Bloch wavenumber identification of periodic structures using Prony’s method

Phononic crystals and metamaterials are spatially periodic waveguides that may exhibit wave attenuation bands and, therefore, can be applied as vibration attenuation devices. In this type of structure, the wave speed varies throughout the structural domain and, therefore, the local wavenumber also varies. Methods that allow the identification of representative wavenumbers are of key importance for the experimental characterization of these structures and their attenuation bands. In this context, Prony’s method can be a viable and efficient choice. In the present study, one- and two-dimensional Prony methods are, for the first time, addressed for estimating the Bloch wavenumbers of periodic structures. Bloch wavenumbers may be computed from a single unit cell by applying a periodic boundary condition. We show that the measurements used in Prony’s method must be taken at locations that are equally spaced by multiples of the spatial period of the structure. Otherwise, the spatially varying local wavenumber will cause the method to fail. The Total Least Squares Prony method is used to increase the number of observations per unit cell, as a strategy for noise reduction.
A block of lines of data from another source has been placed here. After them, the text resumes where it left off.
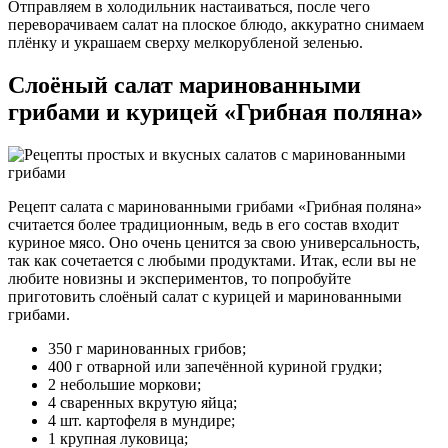
Отправляем в холодильник настаиваться, после чего
переворачиваем салат на плоское блюдо, аккуратно снимаем
плёнку и украшаем сверху мелкорубленой зеленью.
Слоёный салат маринованными
грибами и курицей «Грибная поляна»
Рецепт салата с маринованными грибами «Грибная поляна»
считается более традиционным, ведь в его состав входит
куриное мясо. Оно очень ценится за свою универсальность,
так как сочетается с любыми продуктами. Итак, если вы не
любите новизны и экспериментов, то попробуйте
приготовить слоёный салат с курицей и маринованными
грибами.
350 г маринованных грибов;
400 г отварной или запечённой куриной грудки;
2 небольшие моркови;
4 сваренных вкрутую яйца;
4 шт. картофеля в мундире;
1 крупная луковица;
This is a novel adaptation of Prony’s method for Bloch wavenumber estimation of periodic structures. A Bayesian approach is also proposed for highly noisy measurements. In the current study, we validate the numerical experiments using the theoretical wavenumber values of a periodic Euler–Bernoulli beam, a Levy-type plate periodic along one direction, and a thin square plate (Kirchhoff’s theory) with free boundary conditions periodic along two directions. The solutions for all proposed structures are obtained using the spectral element method and, for the square plate, with the finite element method. One experiment is performed for a periodic beam. Our simulation results show that the adapted Prony method, combined with the methodology to reduce the noise effect, performs very well for the considered phononic crystals.